- Written by: Ted Roberts
- Directed by: David Zweck John Gauci Michael Ludbrook
- Starring: Michael Duffield Tim Robertson Rowena Wallace
- Composer: Brian May
- Country of origin: Australia
- Original language: English
- No. of episodes: 7

Production
- Producer: Oscar Whitbread
- Running time: 30 minutes

Original release
- Network: ABC
- Release: 8 June – 20 July 1978

= Catspaw (TV series) =

Catspaw is an Australian serial drama-action TV series about an airforce officer who becomes involved with mercenaries.

It aired on the ABC on 8 June 1978 and ended on 20 July of the same year running for only one season and a total of seven episodes.

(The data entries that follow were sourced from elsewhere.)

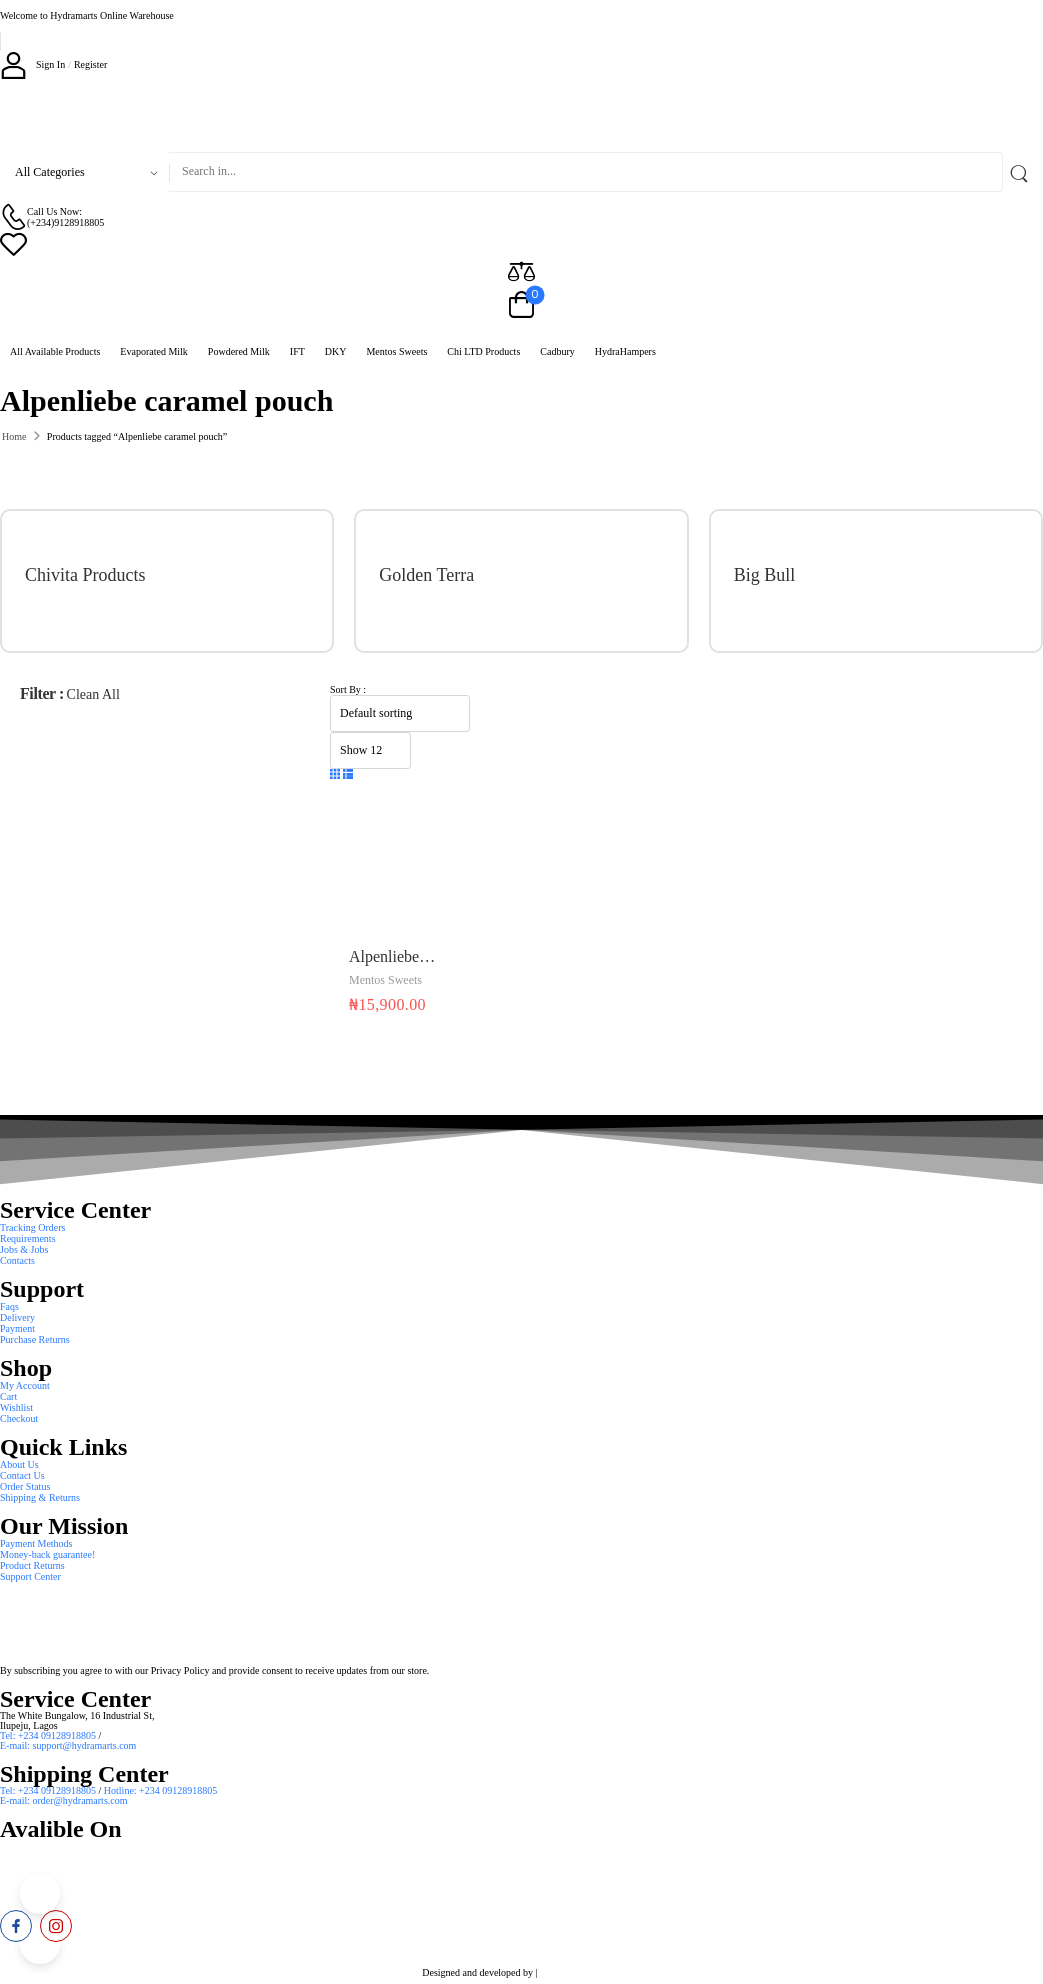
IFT (297, 351)
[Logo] (521, 115)
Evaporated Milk (153, 351)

The story line was told in serialised form.

==Cast==
- Peter Sumner as Harry Sawtell
- Gus Mercurio as The Colonel
- Rowena Wallace as Kate Keppel
- Michael Duffield as Barton
- Tim Robertson as Instructor
- Ken James as Nuggett
- John Stanton
- Peter Aanensen
- Warwick Sims as Tim Keppel

==Production==
It was filmed on location around Melbourne and in the ABC Ripponlea Studios.

==Reception==
The Age criticised it for "comic strip depth". The Sun Herald called it "no more than routine."

==Episodes==
1. (2 June 1978 - Melbourne) Sawtell investigates the disappearance of a hospital gunship piloted by his best friend, Keppel.
2. (9 June 1978) Sawtell discovers Keppel owed a lot of money. Corrigan keeps watch on Kate's flat.
3. (16 June 1978) Sawtell discovers Kate and Corrigan are missing.
4. (23 June 1978)
5. (30 June 1978) Sawtell, Kate and Keppel try to escape but Kate is recaptured. Sawtell and Keppel find an injured Corrigan.
6. (7 July 1978) The Colonel orders the evacuation of the camp. Sawtell and Keppel begin an attack
7. (14 July 1978) Sawtell is wounded. He leaves Kate to get help for Keppel. He wakes up in a strange hospital room.